In County of DuPage, the Employer argued that the legislation clearly requires the Union to submit both dues deduction authorization cards and some other evidence of majority support. In other words, "and" as used in the statute meant precisely that -- "and," or additional. The Board, on the other hand, argued that the legislature really intended "and" to mean "or," and that any one type of evidence demonstrating majority support is all that is required by the statute.
Although the Court found both arguments meritorious, it ultimately sided with the Board, finding support for its interpretation in the legislative history. The sponsors of the legislation had emphasized their intent to provide an alternative to the "lengthy and cumbersome" statutory election procedure. In the Court's view, requiring two forms of evidence -- as the Employer argued -- would have complicated the simple card check procedure envisioned by the legislature. As a result, "and," as used in the Illinois card check legislation, really meant "or," and the Board's regulations permitting any one form of evidence to be submitted in card check cases were valid.

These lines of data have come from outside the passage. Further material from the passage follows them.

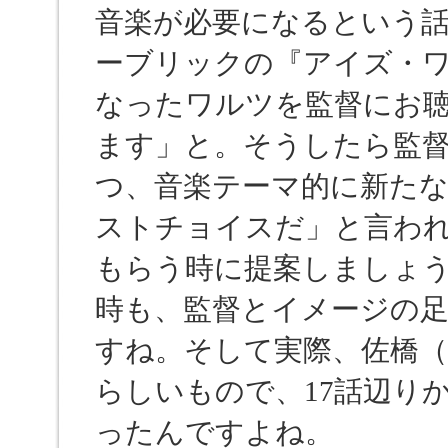
音楽が必要になるという
ーブリックの『アイズ・
なったワルツを監督にお
ます」と。そうしたら監
つ、音楽テーマ的に新た
ストチョイスだ」と言わ
もらう時に提案しましょ
時も、監督とイメージの
すね。そして実際、佐橋
らしいもので、17話辺り
ったんですよね。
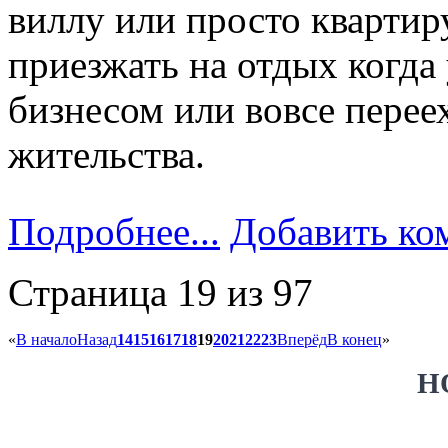
виллу или просто квартир
приезжать на отдых когда
бизнесом или вовсе перее
жительства.
Подробнее...
Добавить ко
Страница 19 из 97
«
В начало
Назад
14
15
16
17
18
19
20
21
22
23
Вперёд
В конец
»
Н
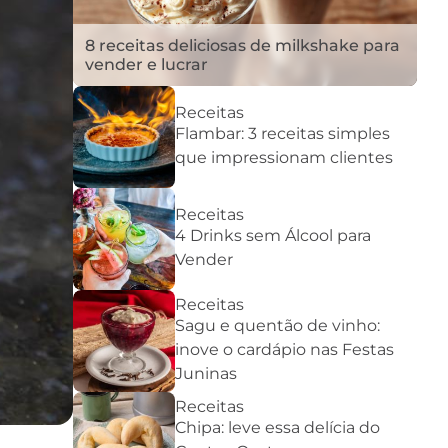
8 receitas deliciosas de milkshake para
vender e lucrar
Receitas
Flambar: 3 receitas simples
que impressionam clientes
Receitas
4 Drinks sem Álcool para
Vender
Receitas
Sagu e quentão de vinho:
inove o cardápio nas Festas
Juninas
Receitas
Chipa: leve essa delícia do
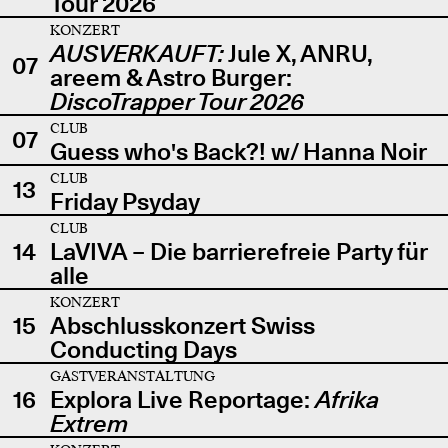
Tour 2026
KONZERT
AUSVERKAUFT:
Jule X, ANRU,
07
areem & Astro Burger:
DiscoTrapper Tour 2026
CLUB
07
Guess who's Back?! w/ Hanna Noir
CLUB
13
Friday Psyday
CLUB
14
LaVIVA – Die barrierefreie Party für
alle
KONZERT
15
Abschlusskonzert Swiss
Conducting Days
GASTVERANSTALTUNG
16
Explora Live Reportage:
Afrika
Extrem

Justices Thomas, Garman and Karmeier dissented, stating that "and" is presumed to be used in its customary conjunctive sense, and that the legislature could have intended that the less reliable card check method be supported by two forms of evidence demonstrating majority support. All of the justices agreed, however, that public employers are not entitled to inspect or review the showing of majority support submitted in card check cases.
This case validated the card check process in Illinois, as established by the Board's implementing regulations. It also foreshadows the debate between labor and management regarding the Employee Free Choice Act, which would permit card check recognition in the private sector.